San Juan Bautista officials neglected to take one of the crucial steps necessary whenever anything is constructed in the city – built, literally, on a foundation of history.
After the Aromas/San Juan School District started tearing out grass about two weeks ago for an approved project to build a six-acre recreation area with two soccer fields, two baseball fields and a parking lot next to San Juan School, a resident called and notified officials the property might be historically sensitive.
School leaders looked into the claim – which, it turns out, very well might be true. The plot in question is around the area where the original El Camino Real led into the city. The El Camino Real is the trail connecting the state’s cherished missions, including the one on which San Juan prides itself.

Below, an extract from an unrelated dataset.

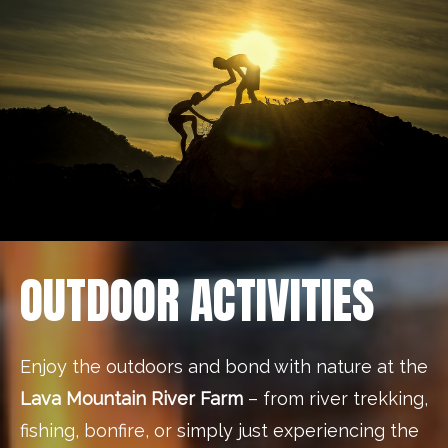
OUTDOOR ACTIVITIES
Enjoy the outdoors and bond with nature at the
Lava Mountain River Farm
– from river trekking,
fishing, bonfire, or simply just experiencing the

School officials’ action – after the far more blaring inaction by the city – has come too late and shows that more attention must be given to such precautions at the outset of public projects, as opposed to smack-dab in the middle, and after ground is broken.

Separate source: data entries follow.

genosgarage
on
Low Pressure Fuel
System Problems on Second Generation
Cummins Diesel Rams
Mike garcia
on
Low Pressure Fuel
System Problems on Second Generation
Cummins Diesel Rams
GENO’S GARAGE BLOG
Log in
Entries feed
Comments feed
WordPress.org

Preserving history should be a top priority for any public official in the Mission City. We only hope, meanwhile, that something historically valuable already hasn’t been destroyed by this flawed process.

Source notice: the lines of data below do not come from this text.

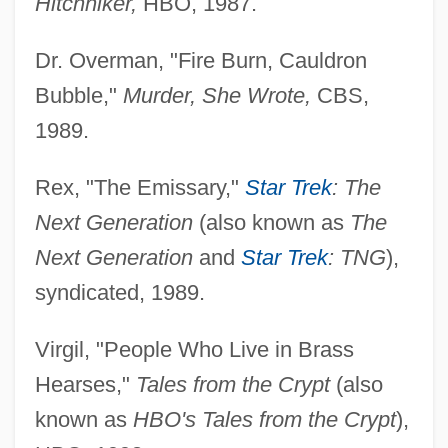
Hitchhiker,
HBO, 1987.
Dr. Overman, "Fire Burn, Cauldron
Bubble,"
Murder, She Wrote,
CBS,
1989.
Rex, "The Emissary,"
Star Trek
: The
Next Generation
(also known as
The
Next Generation
and
Star Trek
: TNG
),
syndicated, 1989.
Virgil, "People Who Live in Brass
Hearses,"
Tales from the Crypt
(also
known as
HBO's Tales from the Crypt
),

While the district is now taking steps to avoid tearing up historic artifacts, the archeologist it recently hired to watch over the digging process expressed frustration last week at the timing of their concern.
The archeologist from California State University, Monterey Bay, Ruben Mendoza, said this to Free Lance reporter Alice Joy: “We want to minimize damages to the historical documents that exist. If they’ve survived 200 years, are we going to destroy that in a fortnight? Because unfortunately, a lot of that has been done in San Juan.”
Scary thought, coming from an archeological expert.
Mendoza, who has studied the San Juan area for more than 12 years, pointed out that most of the city is historic property and needs archeological approval for any type of digging.
How, knowing that, could officials have failed to examine six acres in the heart of San Juan without at least questioning its historic sensitivity? It’s inexcusable, to say the least.
We expect school officials to follow through on their now evident concern and take whatever actions are necessary to avoid destroying anymore history than possibly already has perished. What city leaders should do immediately in the aftermath of this discovery is also examine what kind of more rigid, formal steps can be implemented – for all public projects – to ensure this doesn’t happen again.